> _YOUR GOAL_
In the data below, find the line containing "l y de formación" and the line containing "يجب أن تواجه", then reproduce them and every line between, exactly. Omit pictures.
(EXTRACTED DATA)
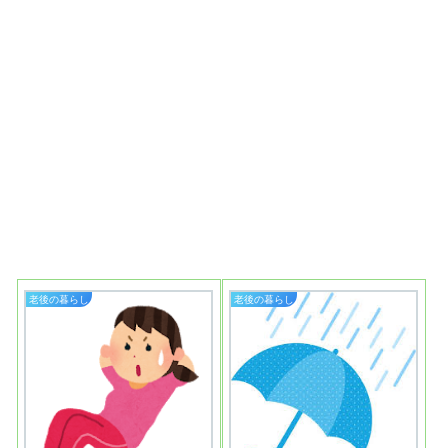
老後の暮らし
老後の暮らし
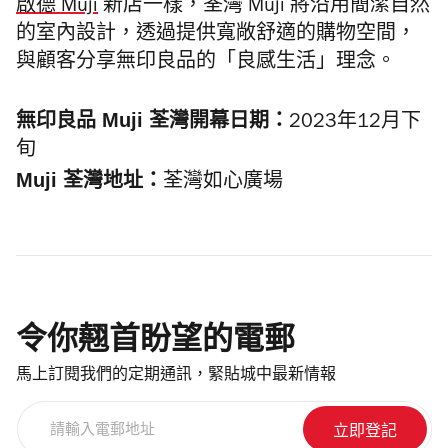
啟德 Muji
新店一樣，荃灣 Muji 將沿用簡潔自然
的室內設計，透過提供寬敞舒適的購物空間，
與顧客分享無印良品的「良感生活」理念。
無印良品 Muji 荃灣開幕日期：
2023年12月下
旬
Muji 荃灣地址：
荃灣如心廣場
令你翹首盼望的電郵
馬上訂閱我們的定期通訊，緊貼城中最新情報
請
輸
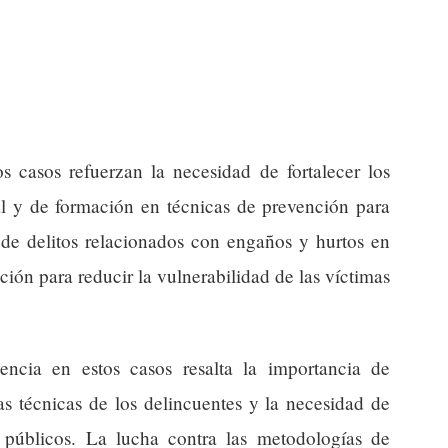
os casos refuerzan la necesidad de fortalecer los
l y de formación en técnicas de prevención para
 de delitos relacionados con engaños y hurtos en
ción para reducir la vulnerabilidad de las víctimas
encia en estos casos resalta la importancia de
as técnicas de los delincuentes y la necesidad de
 públicos. La lucha contra las metodologías de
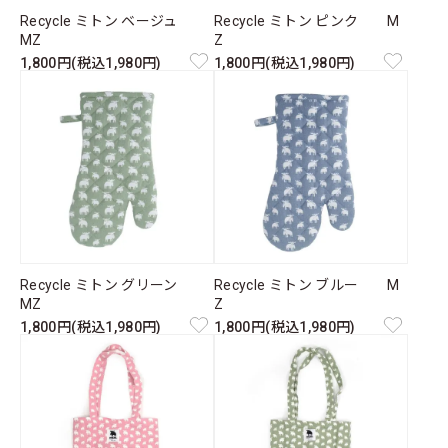
Recycle ミトン ベージュ
Recycle ミトン ピンク M
MZ
Z
1,800円(税込1,980円)
1,800円(税込1,980円)
Recycle ミトン グリーン
Recycle ミトン ブルー M
MZ
Z
1,800円(税込1,980円)
1,800円(税込1,980円)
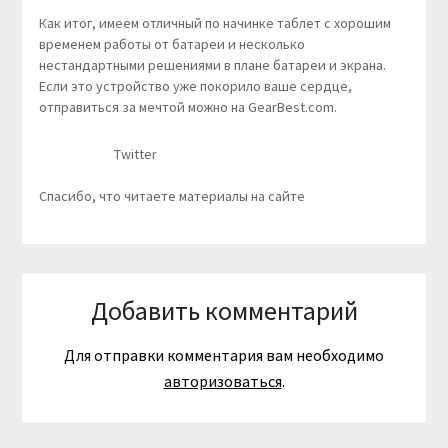
Как итог, имеем отличный по начинке таблет с хорошим
временем работы от батареи и несколько
нестандартными решениями в плане батареи и экрана.
Если это устройство уже покорило ваше сердце,
отправиться за мечтой можно на GearBest.com.
Twitter
Спасибо, что читаете материалы на сайте
Добавить комментарий
Для отправки комментария вам необходимо
авторизоваться
.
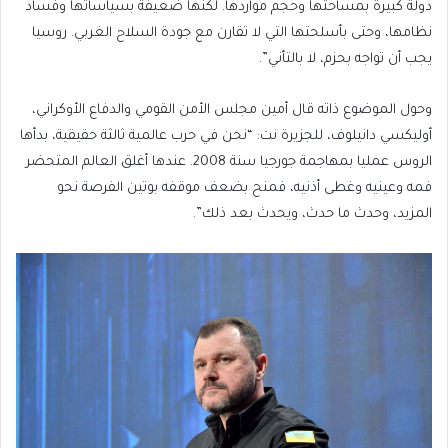
دولة كبيرة بمساحتها وحجم مواردها. لكنها ضعيفة بسياساتها وفساد
نظامها، وحتى بأسلحتها التي لا تقارن مع جودة السلاح الغربي. روسيا
يجب أن تواجه بحزم، لا بالتأني”.
وحول الموضوع ذاته قال أمين مجلس الأمن القومي والدفاع الأوكراني،
أوليكسي دانيلوف، للجزيرة نت: “نحن في حرب عالمية ثالثة حقيقية، بدأها
الروس عمليا بمهاجمة جورجيا سنة 2008. عندها أغلق العالم المتحضر
فمه وعينيه وغطى أذنيه، فمنح بضعف موقفه بوتين الفرصة نحو
المزيد، وحدث ما حدث، ويحدث بعد ذلك”.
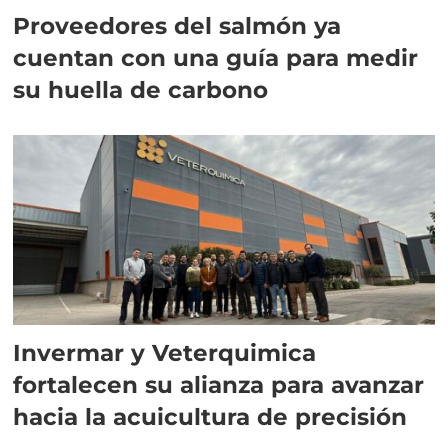
Proveedores del salmón ya
cuentan con una guía para medir
su huella de carbono
Invermar y Veterquimica
fortalecen su alianza para avanzar
hacia la acuicultura de precisión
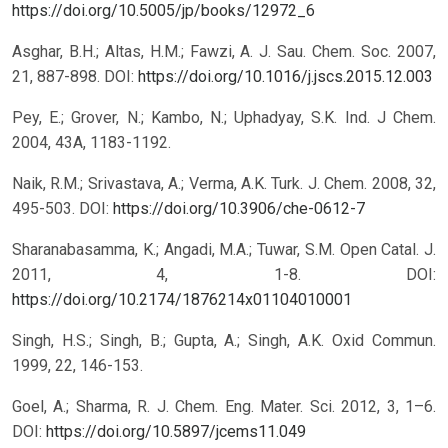
https://doi.org/10.5005/jp/books/12972_6
Asghar, B.H.; Altas, H.M.; Fawzi, A. J. Sau. Chem. Soc. 2007,
21, 887-898. DOI:
https://doi.org/10.1016/j.jscs.2015.12.003
Pey, E.; Grover, N.; Kambo, N.; Uphadyay, S.K. Ind. J Chem.
2004, 43A, 1183-1192.
Naik, R.M.; Srivastava, A.; Verma, A.K. Turk. J. Chem. 2008, 32,
495-503. DOI:
https://doi.org/10.3906/che-0612-7
Sharanabasamma, K.; Angadi, M.A.; Tuwar, S.M. Open Catal. J.
2011, 4, 1-8. DOI:
https://doi.org/10.2174/1876214x01104010001
Singh, H.S.; Singh, B.; Gupta, A.; Singh, A.K. Oxid Commun.
1999, 22, 146-153.
Goel, A.; Sharma, R. J. Chem. Eng. Mater. Sci. 2012, 3, 1–6.
DOI:
https://doi.org/10.5897/jcems11.049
(End EXTRACTED DATA)
> _RESULT OF THIS TASK_
l y de formación en técnicas de prevención para
 de delitos relacionados con engaños y hurtos en
ción para reducir la vulnerabilidad de las víctimas
encia en estos casos resalta la importancia de
as técnicas de los delincuentes y la necesidad de
 públicos. La lucha contra las metodologías de
Recycle ミトン ベージュ
Recycle ミトン ピンク M
MZ
Z
1,800円(税込1,980円)
1,800円(税込1,980円)
Recycle ミトン グリーン
Recycle ミトン ブルー M
MZ
Z
1,800円(税込1,980円)
1,800円(税込1,980円)
Как итог, имеем отличный по начинке таблет с хорошим
временем работы от батареи и несколько
нестандартными решениями в плане батареи и экрана.
Если это устройство уже покорило ваше сердце,
отправиться за мечтой можно на GearBest.com.
Twitter
Спасибо, что читаете материалы на сайте
Добавить комментарий
Для отправки комментария вам необходимо
авторизоваться
.
دولة كبيرة بمساحتها وحجم مواردها. لكنها ضعيفة بسياساتها وفساد
نظامها، وحتى بأسلحتها التي لا تقارن مع جودة السلاح الغربي. روسيا
يجب أن تواجه بحزم، لا بالتأني”.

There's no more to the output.